- _PROMPT_
Even where a record seems odd, copy it exactly as it appears below.

- _RECORDS SUPPLIED_

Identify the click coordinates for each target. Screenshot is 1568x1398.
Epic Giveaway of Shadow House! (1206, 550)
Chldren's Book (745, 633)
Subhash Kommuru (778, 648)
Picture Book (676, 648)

- _REPLY_
Identify the click coordinates for each target. Screenshot is 1568x1398.
Epic Giveaway of Shadow House! (1206, 550)
Chldren's Book (745, 633)
Subhash Kommuru (778, 648)
Picture Book (676, 648)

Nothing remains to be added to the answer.